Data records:
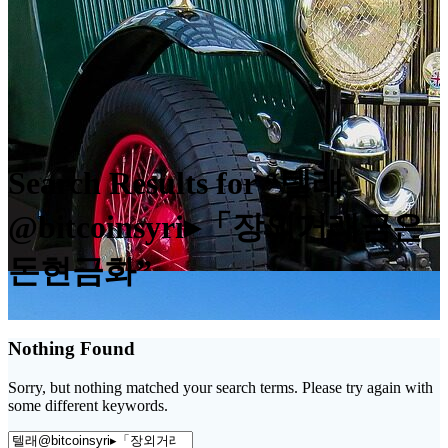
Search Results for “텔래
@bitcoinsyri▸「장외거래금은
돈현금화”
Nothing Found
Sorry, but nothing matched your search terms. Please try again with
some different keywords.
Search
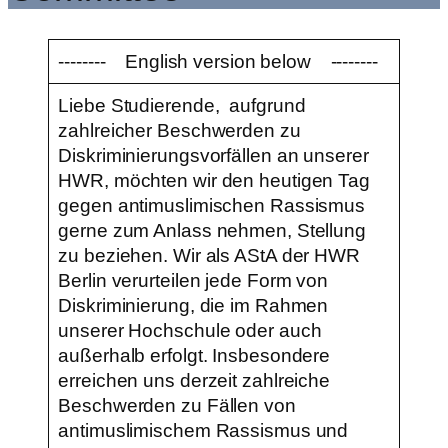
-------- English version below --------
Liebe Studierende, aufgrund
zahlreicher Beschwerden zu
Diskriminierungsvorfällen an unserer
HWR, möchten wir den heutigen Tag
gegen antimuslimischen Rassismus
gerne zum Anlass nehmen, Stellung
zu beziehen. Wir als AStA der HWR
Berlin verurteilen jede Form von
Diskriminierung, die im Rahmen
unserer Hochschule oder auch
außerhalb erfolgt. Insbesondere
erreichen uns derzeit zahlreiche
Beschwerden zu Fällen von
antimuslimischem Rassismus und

INSTRUCTIONS FOR THE TASK:
Each line above that contains the word "Beschwerden" should be returned.

ANSWER AREA:
zahlreicher Beschwerden zu
Beschwerden zu Fällen von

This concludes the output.